The new alignment between the Free Patriotic Front (EPM) and Hezbollah has evolved into a strong force, thanks to the latter’s guns, coming to dominate Lebanese politics, despite failing to insure a parliamentary majority in two consecutive elections in 2005 and 2009. Corruption and the propensity to destroy constitutional institutions were top of EPM’s agenda to guarantee the ascendancy to power of President Michel Aoun. With the tacit support of Hezbollah, the EPM developed a mechanism to disrupt cabinet formations and prevent presidential elections from taking place on time even at the cost of causing a constitutional vacuum. In return for Hezbollah's support of the EPM domestically, the supporters of Michel Aoun would provide cover for the party’s military interventions in Lebanon and abroad.
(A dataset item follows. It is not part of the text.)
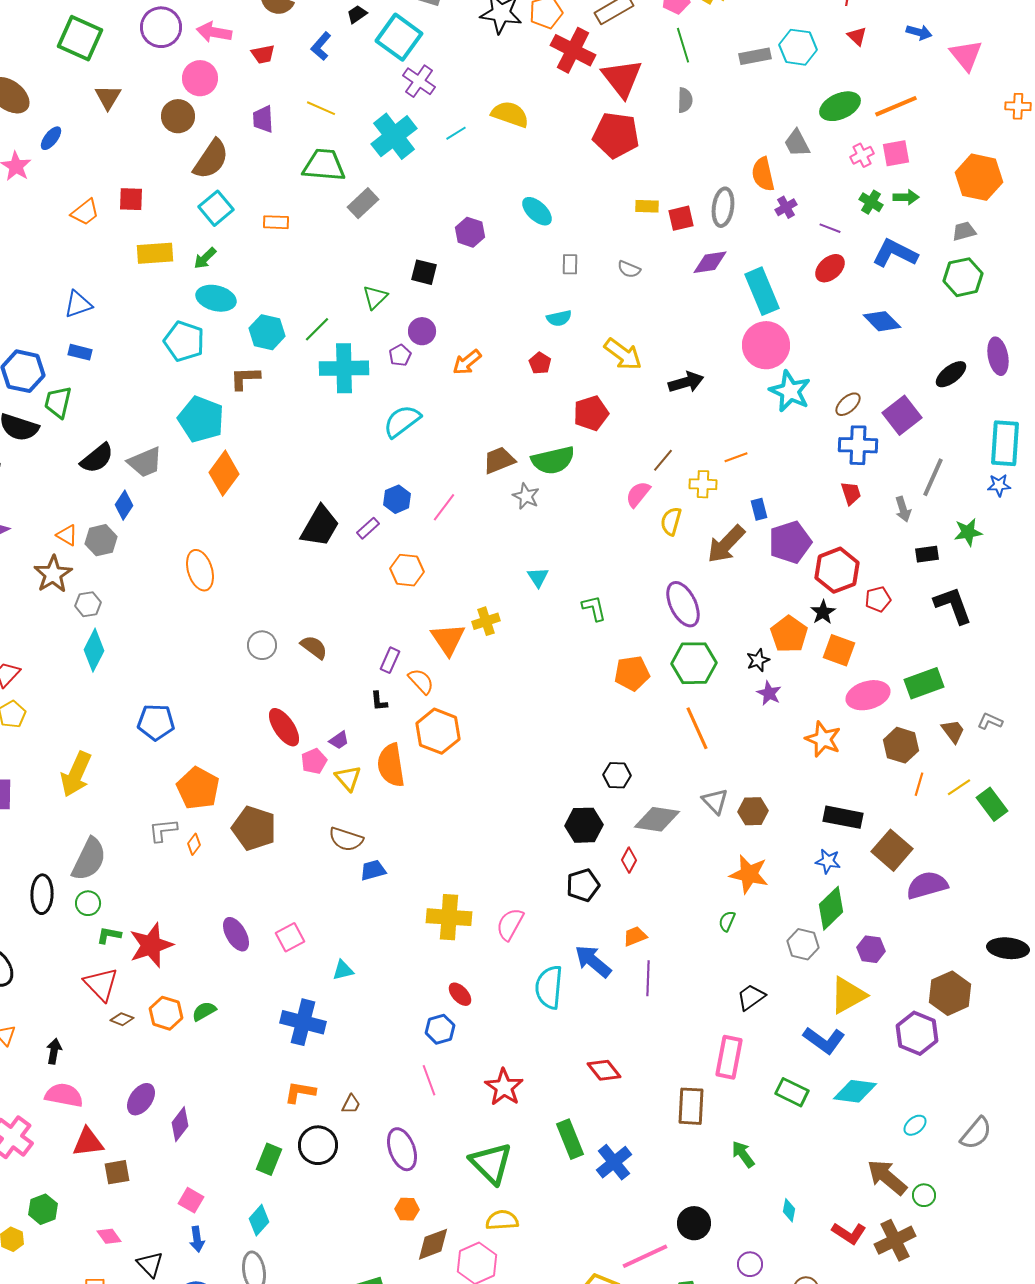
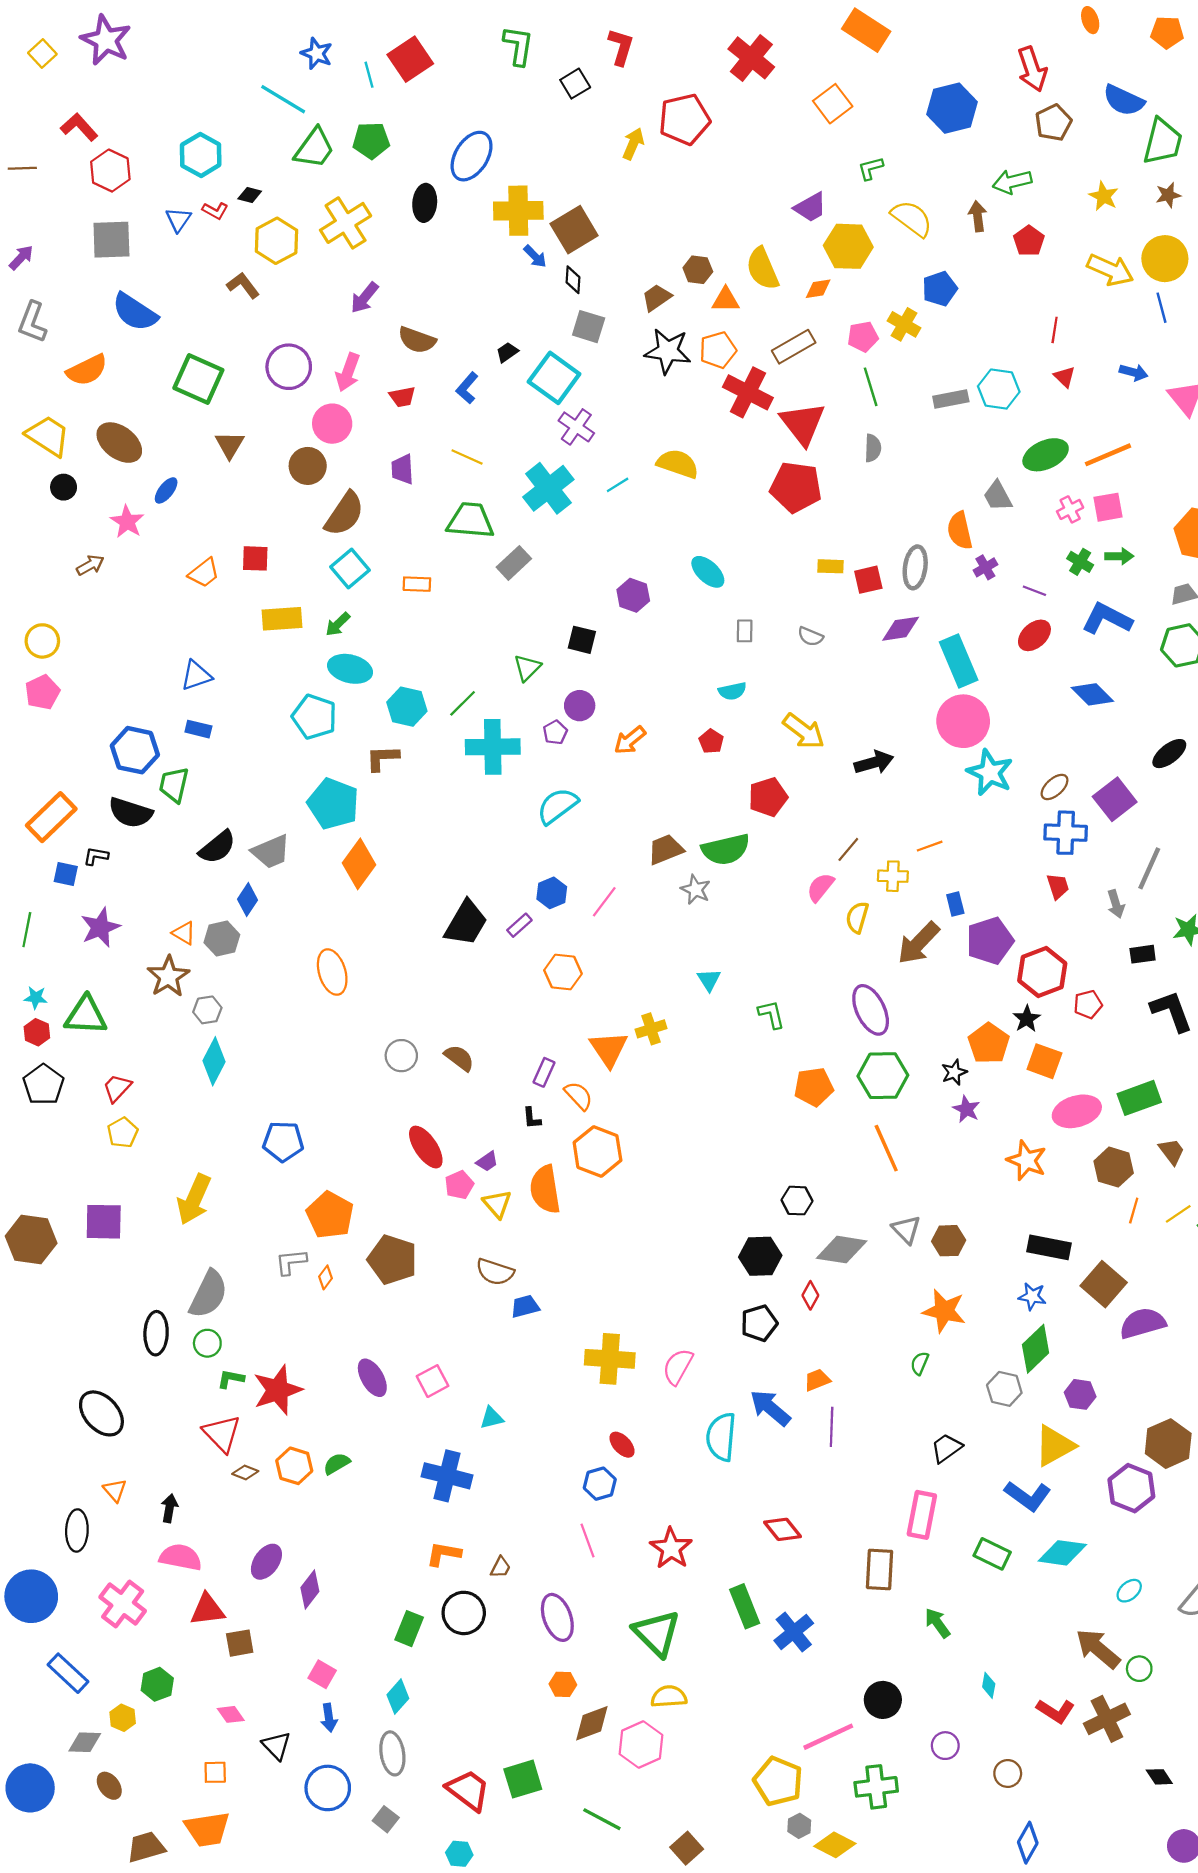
pink arrow: (214, 32) -> (348, 372), turned -80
Because of this alignment, Hezbollah consolidated support among an important demographic group, the Christians. This support legitimized much of Hezbollah’s policies and allowed it to expand its influence in different sectors of government and, most recently, the economy and banking system. On the other hand, the EPM was enabled by Hezbollah and its parliamentary allies to increase control over the government by penetrating all bureaucratic agencies, civil and military. In short, it was a mutual exchange of benefits: Hezbollah embarked on military adventures unchecked by the major Christian constituency, while the EPM descended on a government bureaucracy without being scrutinized by its Shiite partner.
The daunting task of those analyzing solutions for the crisis, including immediate humanitarian assistance to prevent starvation, is to picture a post-crisis Lebanon. “Yes, the system could collapse. I am tense all the time. It’s not a question of bombs like we had before. I’m afraid of what will happen after the chaos. This time, I don’t know what the future holds. Nobody does. But surely it will not be the Lebanon you know,” according to a Lebanese banker, as cited by Muir.